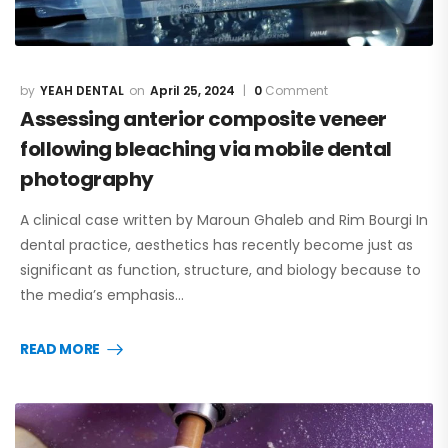
YEAH DENTAL
April 25, 2024
0
Comment
Assessing anterior composite veneer
following bleaching via mobile dental
photography
A clinical case written by Maroun Ghaleb and Rim Bourgi In
dental practice, aesthetics has recently become just as
significant as function, structure, and biology because to
the media’s emphasis…
READ MORE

· · · ·

# [Task objective]
Copy every line of the listing above exactly. Leave each picture out.

# [Reply to the exercise]
YEAH DENTAL
April 25, 2024
0
Comment
Assessing anterior composite veneer
following bleaching via mobile dental
photography
A clinical case written by Maroun Ghaleb and Rim Bourgi In
dental practice, aesthetics has recently become just as
significant as function, structure, and biology because to
the media’s emphasis…
READ MORE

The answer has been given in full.